Among the seventeenth-century progenitors of this line of eighteenth-century radical writers and opposition politicians united in criticism of "court" and ministerial power, Milton was an important figure -not Milton the poet so much as Milton the radical tractarian, author of Eikonoklastes and The Tenure of Kinds and Magistrates (both published in 1649). The American Revolutionary writers referred with similar respect if with less understanding to the more systematic writing of Harrington and to that of the like-minded Henry Neville ; above all, they referred to the doctrines of Algernon Sidney, that "martyr to civil liberty" whose Discourses Concerning Government (1698) became, in Caroline Robbins' phrase, a "textbook of revolution" in America.

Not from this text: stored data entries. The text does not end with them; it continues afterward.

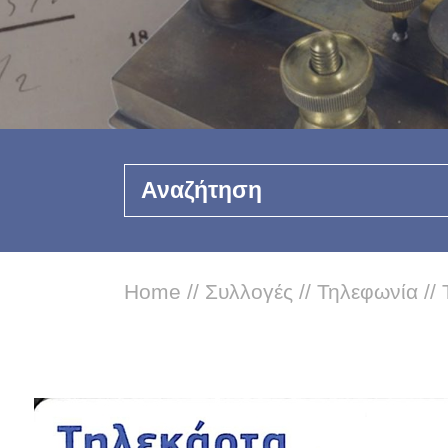
Αναζήτηση
Home
//
Συλλογές
//
Τηλεφωνία
//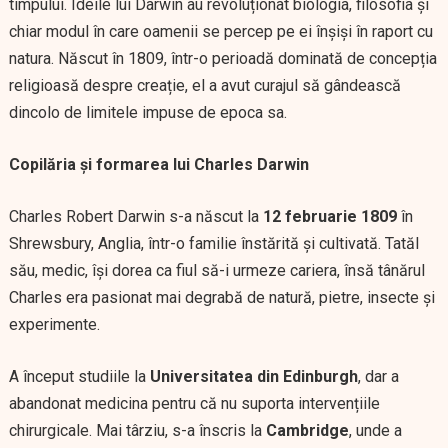
timpului. Ideile lui Darwin au revoluționat biologia, filosofia și
chiar modul în care oamenii se percep pe ei înșiși în raport cu
natura. Născut în 1809, într-o perioadă dominată de concepția
religioasă despre creație, el a avut curajul să gândească
dincolo de limitele impuse de epoca sa.
Copilăria și formarea lui Charles Darwin
Charles Robert Darwin s-a născut la
12 februarie 1809
în
Shrewsbury, Anglia, într-o familie înstărită și cultivată. Tatăl
său, medic, își dorea ca fiul să-i urmeze cariera, însă tânărul
Charles era pasionat mai degrabă de natură, pietre, insecte și
experimente.
A început studiile la
Universitatea din Edinburgh
, dar a
abandonat medicina pentru că nu suporta intervențiile
chirurgicale. Mai târziu, s-a înscris la
Cambridge
, unde a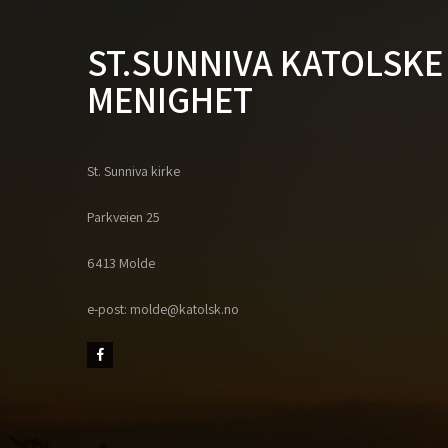
ST.SUNNIVA KATOLSKE
MENIGHET
St. Sunniva kirke
Parkveien 25
6413 Molde
e-post: molde@katolsk.no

The colonists identified themselves with thse seventeenth-century heroes of liberty: but they felt closer to the early eighteenth-century writers who modified and enlarged this earlier body of ideas, fused it into a whole with other, contemporary strains of thought, and, above all, applied it to the problems of eighteenth-century English politics. These early eighteenth-century writers -coffehouse radicals and opposition politicians, spokesmen for the anti-Court independents within Parliament and the disaffected without, draftsmen of a "country" vision of English politics that would persist throughout the eighteenth century and into the nineteenth- faded subsequently into obscurity and are little known today. But more than any other single group of writers they shaped the mind of the American Revolutionary generation.

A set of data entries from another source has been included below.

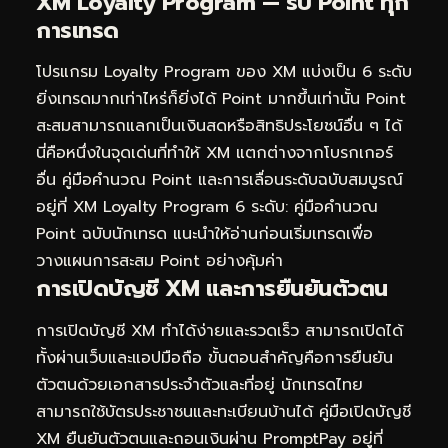
XM Loyalty Program — รับ Point ทุก
การเทรด
โปรแกรม Loyalty Program ของ XM แบ่งเป็น 6 ระดับ
ยิ่งเทรดมากเท่าไหร่ก็ยิ่งได้ Point มากขึ้นเท่านั้น Point
สะสมสามารถแลกเป็นเงินสดหรือสิทธิประโยชน์อื่น ๆ ได้
นี่คือหนึ่งในจุดเด่นที่ทำให้ XM แตกต่างจากโบรกเกอร์
อื่น คู่มือคำนวณ Point และการเลื่อนระดับฉบับสมบูรณ์
อยู่ที่
XM Loyalty Program 6 ระดับ: คู่มือคำนวณ
Point ฉบับนักเทรด
แนะนำให้อ่านก่อนเริ่มเทรดเพื่อ
วางแผนการสะสม Point อย่างคุ้มค่า
การเปิดบัญชี XM และการยืนยันตัวตน
การเปิดบัญชี XM ทำได้ง่ายและรวดเร็ว สามารถเปิดได้
ทั้งผ่านเว็บและแอปมือถือ ขั้นตอนสำคัญคือการยืนยัน
ตัวตนด้วยเอกสารประจำตัวและที่อยู่ นักเทรดไทย
สามารถใช้บัตรประชาชนและทะเบียนบ้านได้ คู่มือเปิดบัญชี
XM ยืนยันตัวตนและถอนเงินผ่าน PromptPay อยู่ที่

To the colonists the most important of these publicists and intellectual middlemen were those spokesmen for extreme libertarianism, John Trenchard (1662-1723) and Thomas Gordon (d. 1750). The former, a west-country squire of ample means and radical ideas, was a 57-year-old veteran of the pamphlet wars that surrounded the Glorious Revolution when in 1719 he met Gordon, "a clever young Scot... fresh from Aberdeen University, [who had come] to London to make his fortune, equipped with little but a sharp tongue and a ready wit". They joined forces to produce, first, the weekly Independent Whig to attack High Church, pretensions and, more generally, the establishment of religion, fifty-three papers of which were published in book form in 1721 ; and Cato's Letters, a searing indictment of eighteenth-century English poliics and society written in response to the South Sea Buble crisis, which appeared first serially in the London Journal and then, beginning in 1720, in book form. Incorporating in their colorful, slashing, superbly readable pages the major themes of the "left" opposition under Walpole, these libertarian tracts, emerging first in the form of dununciation of standing armies in the reign of William III, left an indelible imprint on the "country" mind everywhere in the English-speaking world. In America, where they were republished entire or in part again and again, "quoted in every colonial newspaper from Boston to Savannah", and referred to repeatedly in the pamphlet literature, the writings of Trenchard and Gordon ranked with the treatises of Locke as the most authoritative statement of the nature of political liberty and above Locke as an exposition of the social sources of the threats it faced.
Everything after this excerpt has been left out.